Александр от подобного заявления растерялся. Но, взяв себя в руки, твердо сказал:

— Вообще, милостивый государь, моя поэма рассказывает о любви. А то, что невесту похитили из дворца — так это стандартный прием. Почитайте сказки. В любой сказке кто-то кого-то похищает, а кто-то кого-то спасает. Елену Троянскую похищает Парис — ну, не совсем похищает, но данайцы же не знают, что она пошла добровольно! Весну похищает Велес, ее спасает Ярило. Ну и так далее.

— Э, нет, — махнул длинным пальцем Валерий Борисович. — Вам, господин литератор, не удастся прикрыться ни стариной, ни поэтикой. Вы же явственно подразумевали конкретные факты и события, вплоть до конкретных людей. Разве Ратмир — это не генерал Сподышев, ушедший жить в деревню и взявший в жены простую крестьянку? А рабы Черномора, которых освободил Руслан?
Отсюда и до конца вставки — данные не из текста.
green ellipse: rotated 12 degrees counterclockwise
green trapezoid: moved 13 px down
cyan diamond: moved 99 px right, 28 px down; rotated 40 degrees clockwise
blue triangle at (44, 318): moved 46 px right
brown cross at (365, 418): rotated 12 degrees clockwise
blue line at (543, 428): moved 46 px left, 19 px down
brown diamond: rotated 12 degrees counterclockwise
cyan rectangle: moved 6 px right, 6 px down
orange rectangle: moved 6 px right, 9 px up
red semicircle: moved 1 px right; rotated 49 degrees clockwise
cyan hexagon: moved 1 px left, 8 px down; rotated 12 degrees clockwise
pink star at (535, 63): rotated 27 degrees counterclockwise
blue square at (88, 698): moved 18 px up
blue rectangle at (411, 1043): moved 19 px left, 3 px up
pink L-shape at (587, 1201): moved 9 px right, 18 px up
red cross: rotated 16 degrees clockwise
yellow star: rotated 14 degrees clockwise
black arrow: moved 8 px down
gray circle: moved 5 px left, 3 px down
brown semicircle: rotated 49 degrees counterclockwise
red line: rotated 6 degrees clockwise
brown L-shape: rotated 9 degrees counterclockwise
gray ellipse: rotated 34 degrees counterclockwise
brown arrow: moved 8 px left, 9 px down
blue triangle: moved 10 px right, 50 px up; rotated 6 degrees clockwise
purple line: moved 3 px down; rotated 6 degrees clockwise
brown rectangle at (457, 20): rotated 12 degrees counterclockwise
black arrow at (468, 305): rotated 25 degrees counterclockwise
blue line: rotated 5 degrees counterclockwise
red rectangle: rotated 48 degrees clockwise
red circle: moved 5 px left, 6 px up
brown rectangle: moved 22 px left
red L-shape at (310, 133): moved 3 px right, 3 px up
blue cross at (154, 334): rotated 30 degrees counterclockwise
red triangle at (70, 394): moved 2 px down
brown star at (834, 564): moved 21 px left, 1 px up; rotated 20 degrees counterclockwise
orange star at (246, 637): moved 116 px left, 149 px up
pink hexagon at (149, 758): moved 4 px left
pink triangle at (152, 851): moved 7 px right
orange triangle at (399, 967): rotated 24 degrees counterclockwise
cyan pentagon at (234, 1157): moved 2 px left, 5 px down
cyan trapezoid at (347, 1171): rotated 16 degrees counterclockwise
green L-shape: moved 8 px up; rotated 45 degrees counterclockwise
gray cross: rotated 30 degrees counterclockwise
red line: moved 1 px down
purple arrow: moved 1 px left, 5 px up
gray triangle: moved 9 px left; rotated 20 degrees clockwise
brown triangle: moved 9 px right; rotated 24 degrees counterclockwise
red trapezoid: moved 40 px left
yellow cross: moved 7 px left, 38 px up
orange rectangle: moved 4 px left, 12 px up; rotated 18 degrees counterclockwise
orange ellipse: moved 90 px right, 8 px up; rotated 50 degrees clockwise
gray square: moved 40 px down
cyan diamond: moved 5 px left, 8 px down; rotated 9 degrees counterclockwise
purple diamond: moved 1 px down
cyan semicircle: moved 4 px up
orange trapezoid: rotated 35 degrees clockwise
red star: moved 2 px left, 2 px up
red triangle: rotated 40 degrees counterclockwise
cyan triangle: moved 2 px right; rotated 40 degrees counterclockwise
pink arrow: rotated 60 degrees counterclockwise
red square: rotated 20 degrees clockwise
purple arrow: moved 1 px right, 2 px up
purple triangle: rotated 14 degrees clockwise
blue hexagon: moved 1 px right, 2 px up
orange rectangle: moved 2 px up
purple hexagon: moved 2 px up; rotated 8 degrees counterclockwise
Разве это не намек на необходимость отмены крепостного права?

— А знаете что, господин приват-доцент, — заявил Пушкин. — А пойдете ли вы к черту? Я написал одно, вы трактуете совершенно другое. Еще немного — и сделаете из безобидной поэмы памфлет или революционную прокламацию.

Тимохин совершенно не обиделся. Кажется, даже не заметил, что его куда-то послали.

— Вы, господин поэт; можете не догадываться, о чем вы пишете. Но мое право — это право читателя увидеть всю глубину авторских замыслов, трактовать ее так, как мне угодно!

— Да на здоровье, — усмехнулся Пушкин. — Я как раз собираюсь еще несколько сказок сочинить. Там у меня будут и бесы, и лешие. Можете из бесов французов придумать, а из леших — разбойников. О, только не знаю, куда вы русалку пристроите.

Теперь настал черед удивляться приват-доценту.

— Какую русалку?

— Нашу, славянскую, — объяснил поэт. — У нас ведь русалки без хвостов — чай, не ундины, как в германских землях, и не наяды, как в Древней Элладе. Наши русалки с ногами, все больше по лесу бродят. Или на ветвях сидят — кому как нравится. О, хорошая строчка в голову пришла…

Эдгар не слышал про русалок с ногами, но у русских все не как у цивилизованных людей. Александр тем временем вытащил откуда-то карандаш, поискал глазами — на чем бы ему записать, но не нашел. Но тут к нему на помощь пришел длинноносый юноша. Мик с готовностью содрал с рукава не очень чистую манжету, и Пушкин, поблагодарив юнца взглядом, начал писать:

— Там чудеса: там леший бродит, Русалка на ветвях сидит. Там где-то что-то происходит; И старый пень тоску наводит… Нет, не то…

Видимо, дальше дело застопорилось.

— Ладно, остальное потом допишу — на трезвую голову, — решил Пушкин, засовывая карандаш и истерзанную манжету, которую Мик сопроводил грустным взглядом.

— А вот это вы зря, — укорил его Валерий Борисович. — Стихи нужно писать на пьяную голову!

— Это еще почему?

Кто первым задал вопрос, непонятно. Кажется, все трое. А довольный приват-доцент; оказавшийся в центре внимания, не спешил. Долив в свою рюмку, выпив, начал витийствовать:

— Поэт — он не совсем человек. Да, он ходит по земле, как мы, грешные, кушает и даже, прошу прощения, посещает уборную. Но когда он творит — он уже выше всех нас, потому что приближается к Демиургу. Но как достичь такого состояния? Либо силой молитвы, либо чего-то другого. Поэт может творить лишь в пограничном состоянии, между явью и вымыслом, и тогда он станет приближенным к Творцу. Ну, или хотя бы к пророку! Ведь как хорошо сказано — «Глаголом жги сердца людей!» Да, а кто это сказал? Княжнин или Державин?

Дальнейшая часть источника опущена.